[Physics] the physics behind “mocha diffusion”

everyday-lifefluid dynamics

A friend shared a video on Facebook of a process for glazing pottery called "mocha diffusion." A light-coloured glaze is applied to a pot and then, while it's wet, a black liquid is dripped into it. It doesn't just diffuse but forms a dendritic pattern, like this:

enter image description here
(image source.)

The video claims that this is due to acid-base chemistry. A quick look around the web reveals that a mild acid is added to liquid containing the dark pigment, but I haven't found an explanation of why this would lead to these kinds of patterns.

The patterns look like viscous fingering, but that doesn't explain why an acidic solution is needed. I realise there may be some chemistry involved here, but my question is what causes the fluid dynamical instability that forms these patterns. Is it a chemical reaction (and if so how does it couple to the fluid flow), or is it just viscous fingering (in which case why would the acid be needed), or could it be some other physical process?

Best Answer

I should start with the disclaimer that I don't know the answer to this, however I have seen very similar patterns in flocculating systems and I would guess that the same principles are involved.

The patterns are produced by adding a drop of pigment to a layer of slip.
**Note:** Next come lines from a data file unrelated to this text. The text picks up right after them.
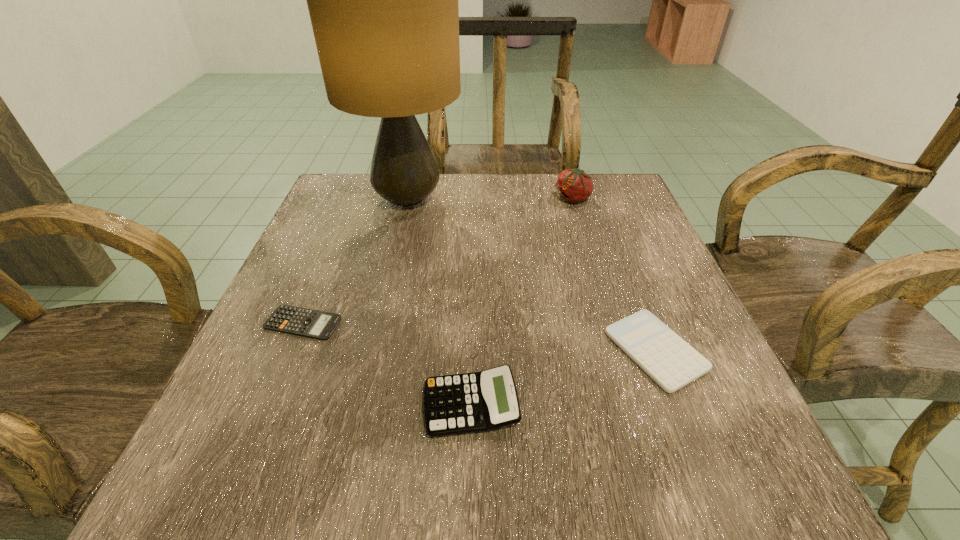 Identify the location of the tallest object. Image resolution: width=960 pixels, height=540 pixels. (383, 0).

The height and width of the screenshot is (540, 960). What are the coordinates of `the second tallest object` in the screenshot? It's located at (574, 185).

At what (x,y) coordinates should I click in order to perform the action: click on the tallest calculator. Please return your answer as a coordinate pair (x, y). The height and width of the screenshot is (540, 960). Looking at the image, I should click on pos(481,401).

This screenshot has height=540, width=960. In order to click on the third tallest object in this screenshot , I will do `click(481, 401)`.

Identify the location of the second shortest object. (665, 357).

In order to click on the rightmost calculator in this screenshot , I will do `click(665, 357)`.

Where is `the leftmost calculator`? The width and height of the screenshot is (960, 540). the leftmost calculator is located at coordinates (294, 320).

The height and width of the screenshot is (540, 960). What are the coordinates of `the shortest calculator` in the screenshot? It's located at (294, 320).

I want to click on vacant space positioned 0.070m on the front of the lampshade, so click(396, 252).

Locate an element on the screen. This screenshot has width=960, height=540. free location located on the left of the tomato is located at coordinates (455, 198). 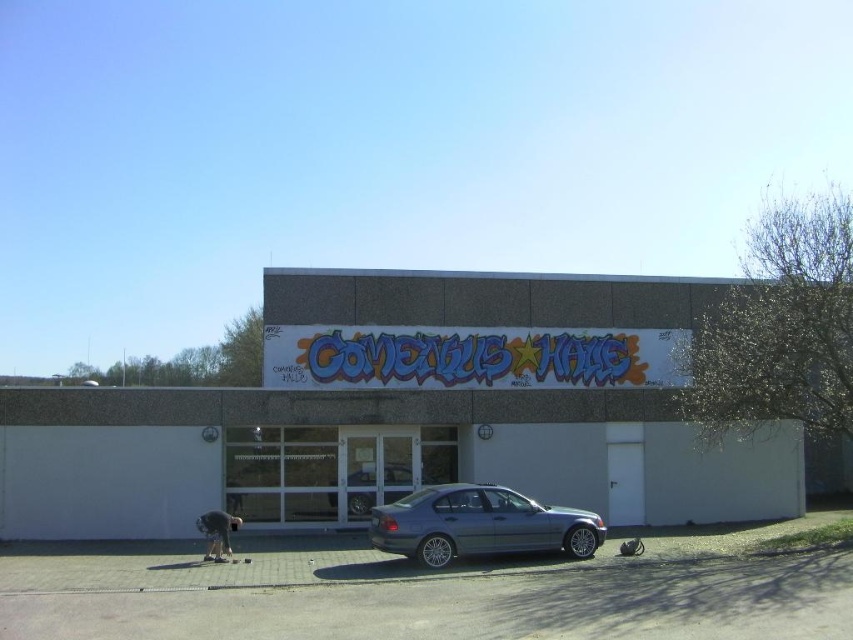 Is point (444, 556) in front of point (207, 525)?

Yes, it is in front of point (207, 525).

Describe the element at coordinates (479, 524) in the screenshot. I see `satin silver sedan at center` at that location.

Who is more forward, (485,520) or (225,544)?

Point (485,520) is more forward.

This screenshot has height=640, width=853. Identify the location of satin silver sedan at center. (479, 524).

Does concrete building at center appear on the right side of satin silver sedan at center?

Correct, you'll find concrete building at center to the right of satin silver sedan at center.

Can you confirm if concrete building at center is taller than satin silver sedan at center?

Correct, concrete building at center is much taller as satin silver sedan at center.

Is point (201, 493) farther from viewer compared to point (456, 508)?

Yes, it is behind point (456, 508).

Locate an element on the screen. Image resolution: width=853 pixels, height=640 pixels. concrete building at center is located at coordinates (403, 417).

Can you confirm if silver metallic sedan at center is wider than dark gray fabric person at lower left?

Result: Yes, silver metallic sedan at center is wider than dark gray fabric person at lower left.

Between silver metallic sedan at center and dark gray fabric person at lower left, which one has less height?

dark gray fabric person at lower left is shorter.

Is point (363, 499) closer to camera compared to point (225, 513)?

No, (363, 499) is further to viewer.

The image size is (853, 640). Find the location of `silver metallic sedan at center`. silver metallic sedan at center is located at coordinates (376, 488).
Both of these are colloidal suspensions. Slip is a suspension of aluminosilicate particles in water. This is normally at a slightly alkaline pH and the aluminosilicate particles carry a net negative charge. This negative charge makes the particle repel each other so the colloidal suspension is stable.

I can't find a definitive description of the pigment, but coloured pigments are usually particle suspensions of transition metal oxides and carbonates. In an acidic suspension these particles carry a net positive charge. As with the slip, the positively charged particles repel each other and this keeps the suspension stable.
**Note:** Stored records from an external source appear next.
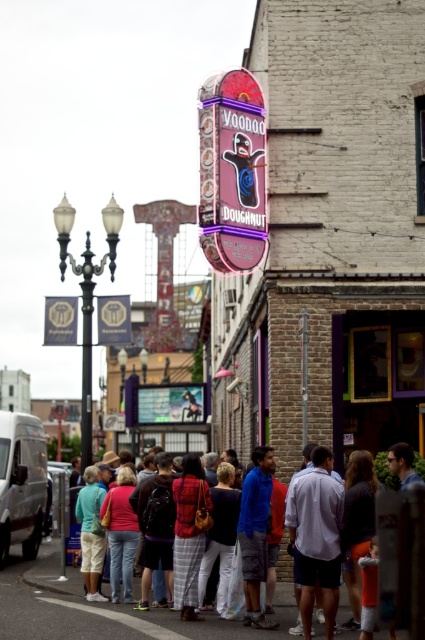 Who is positioned more to the left, plaid fabric shirt at center or white asphalt at lower center?

From the viewer's perspective, white asphalt at lower center appears more on the left side.

Is point (209, 627) farther from viewer compared to point (127, 624)?

No, it is not.

Identify the location of plaid fabric shirt at center. The width and height of the screenshot is (425, 640). (217, 630).

Can you confirm if gold metallic sign at left is taller than white asphalt at lower center?

Yes, gold metallic sign at left is taller than white asphalt at lower center.

Does gold metallic sign at left appear on the right side of white asphalt at lower center?

In fact, gold metallic sign at left is to the left of white asphalt at lower center.

Which is in front, point (73, 310) or point (110, 621)?

Point (110, 621)

Where is `gold metallic sign at left`? gold metallic sign at left is located at coordinates point(59,321).

Which is above, neon sign at center or gold metallic sign at left?

neon sign at center is above.

Which is behind, point (263, 156) or point (67, 310)?

Point (67, 310)

Which is behind, point (215, 102) or point (68, 296)?

The point (68, 296) is more distant.

Find the location of a particular element. This screenshot has height=640, width=425. neon sign at center is located at coordinates 232,172. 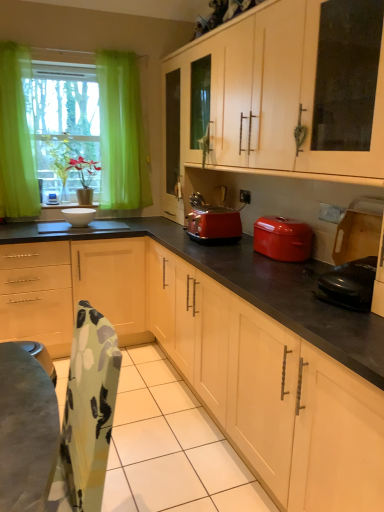 What are the coordinates of `space that is in front of shiny red toaster at center` in the screenshot? It's located at (209, 250).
If you mix the pigment and the slip several effects combine to destabilise the colloids and cause flocculation of the particles. Firstly there is the rather obvious one that the negative aluminosilicate particles and the positive transition metal oxide/carbonate particles will attract each other and bind together to produce a flocculate. Secondly the mixing of the solvents lowers the pH of the aluminosilicate slip dispersion and raises the pH of the pigment dispersion. In both cases this reduces the surface charge density and this also encourages flocculation.

Flocculated interface

So at the interface between the pigment and slip you will get a layer of flocculated dispersion. This is not in itself unstable, but if the osmotic pressures of the two dispersions are different water will flow through the floccuate layer and cause a pressure difference. This pressure difference will rupture the flocculate layer, and at the rupture point a bubble of one dispersion will flow into the other. This process then restarts and a further rupture and bubble growth occurs. The end result is a dendrite of one dispersion growing into the other.

Dendritic growth

Producing a dendrite will be critically dependent on lots of factors. We need the flocculate to form as a reasonably solid layer, and we need a big enough osmotic pressure difference to cause the interface to rupture. The viscosities of the dispersions will need to be low enough for one to flow into the other, but high enough that they don't immediately mix into a muddy mess. Predicting all this from first principles is well nigh impossible - all we can say is that slight changes in the dispersion properties are likely to produce considerable differences in the pattern formed.

Finally, there is an obvious example of a process like this in the crystal gardens that many of us will have grown in elementary school science lessons.